• Work order
Only the lines that include "Danfoss" should be copied from the data below.

• Stored entries
───

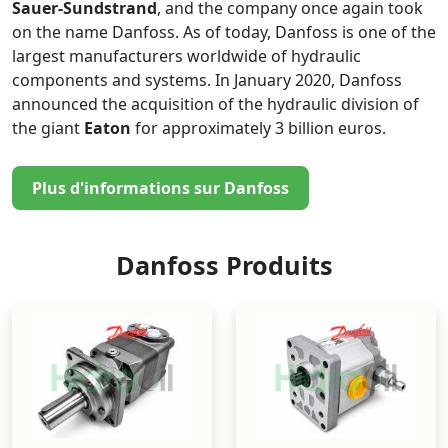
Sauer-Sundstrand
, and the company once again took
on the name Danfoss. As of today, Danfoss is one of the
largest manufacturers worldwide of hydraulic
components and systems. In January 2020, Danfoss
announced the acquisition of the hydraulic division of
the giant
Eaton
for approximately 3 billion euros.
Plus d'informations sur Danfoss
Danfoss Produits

───

• Exercise response
on the name Danfoss. As of today, Danfoss is one of the
components and systems. In January 2020, Danfoss
Plus d'informations sur Danfoss
Danfoss Produits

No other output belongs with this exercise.